ChristianF am 22 Jul 2023 18:54:47

So langsam glaube ich eher an einen Fehler in der DS300, obwohl der angeblich als recht robust gilt. Anders könnte ich mir die hohen Spannungen im Stand ohne externe Stromzufuhr nicht erklären.
Vielleicht probierst du mal ein Voltmeter oder Multimeter, um herauszufinden wie hoch die Spannungen direkt an den Batterien wirklich sind?

PS: es gab früher mal Serien der DS300, die öfter mit kalten Lötstellen zu kämpfen hatten. Das hat aber mit irgendeinem Baujahr aufgehört. Schau doch mal, ob Du da evtl. betroffen sein könntest. Es waren schon ein paar Mal Leute hier im Forum, die von merkwürdigem Verhalten Ihrer DS300 berichtet haben.
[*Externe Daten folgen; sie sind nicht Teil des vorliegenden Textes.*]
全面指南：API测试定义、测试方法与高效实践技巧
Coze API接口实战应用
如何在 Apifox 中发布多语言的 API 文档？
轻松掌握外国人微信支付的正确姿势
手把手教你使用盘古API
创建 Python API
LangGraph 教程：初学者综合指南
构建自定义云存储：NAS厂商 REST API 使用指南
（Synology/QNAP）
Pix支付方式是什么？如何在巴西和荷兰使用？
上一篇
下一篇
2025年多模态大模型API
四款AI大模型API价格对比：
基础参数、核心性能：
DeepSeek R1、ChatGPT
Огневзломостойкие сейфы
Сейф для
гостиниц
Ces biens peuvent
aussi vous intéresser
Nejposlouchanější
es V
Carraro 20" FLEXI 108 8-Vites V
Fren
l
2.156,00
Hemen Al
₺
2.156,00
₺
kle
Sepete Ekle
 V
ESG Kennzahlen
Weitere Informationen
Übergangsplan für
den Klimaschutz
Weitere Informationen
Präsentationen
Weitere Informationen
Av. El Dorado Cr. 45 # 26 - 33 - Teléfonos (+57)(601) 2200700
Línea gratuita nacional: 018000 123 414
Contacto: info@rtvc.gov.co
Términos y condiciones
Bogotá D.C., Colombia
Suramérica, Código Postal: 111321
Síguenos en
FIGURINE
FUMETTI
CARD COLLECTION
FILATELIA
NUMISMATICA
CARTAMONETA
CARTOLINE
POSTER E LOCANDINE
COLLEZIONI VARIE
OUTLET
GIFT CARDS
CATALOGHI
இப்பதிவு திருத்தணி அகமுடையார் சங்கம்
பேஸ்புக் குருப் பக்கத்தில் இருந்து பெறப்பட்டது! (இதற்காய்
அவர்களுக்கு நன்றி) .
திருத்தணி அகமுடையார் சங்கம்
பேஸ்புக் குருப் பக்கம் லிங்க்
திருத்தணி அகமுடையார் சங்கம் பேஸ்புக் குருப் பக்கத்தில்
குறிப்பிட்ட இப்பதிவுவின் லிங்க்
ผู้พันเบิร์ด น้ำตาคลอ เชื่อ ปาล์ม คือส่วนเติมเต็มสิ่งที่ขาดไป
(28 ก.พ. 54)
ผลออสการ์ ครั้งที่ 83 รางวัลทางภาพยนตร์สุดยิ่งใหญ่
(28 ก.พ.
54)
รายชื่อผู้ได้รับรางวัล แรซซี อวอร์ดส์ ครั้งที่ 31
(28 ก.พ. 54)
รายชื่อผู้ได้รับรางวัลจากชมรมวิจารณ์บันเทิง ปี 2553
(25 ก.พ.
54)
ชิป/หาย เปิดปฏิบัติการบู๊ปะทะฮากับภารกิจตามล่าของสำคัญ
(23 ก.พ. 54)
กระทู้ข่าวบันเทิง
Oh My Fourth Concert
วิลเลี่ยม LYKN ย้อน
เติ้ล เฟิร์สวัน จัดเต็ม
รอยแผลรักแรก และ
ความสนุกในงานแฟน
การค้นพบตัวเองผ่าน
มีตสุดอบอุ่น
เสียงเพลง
letstry4 am 23 Jul 2023 10:52:49

Pechvogel hat geschrieben:Nutzt Du das Womo aber in der Zwischenzeit entlädst Du die Wohnraumbatterie. Um die wieder zu laden „zieht“ der Booster die Spannung der Starterbatterie runter so dass diese, zusammen mit der Aufbaubatterie geladen wird. Und die Lima liefert nunmal 14,x Volt.



Grüße
Dirk

Hallo Dirk,
wie in meinem Eröffnungspost geschrieben, habe ich keinen großen Verbrauch. Ich wollte damit sagen, dass meine Aufbaubatterie (Bulltron 105 AH) voll geladen ist und der Booster nur minimalen Strom zieht.

ChristianF hat geschrieben:Anders könnte ich mir die hohen Spannungen im Stand ohne externe Stromzufuhr nicht erklären.
Vielleicht probierst du mal ein Voltmeter oder Multimeter, um herauszufinden wie hoch die Spannungen direkt an den Batterien wirklich sind?


Hallo Christian,
Im Stand habe ich die üblichen Ruhespannungswerte von um die 12,6 Volt an der SB gemessen. Die andere Spannung bezieht sich auf den laufenden Motor.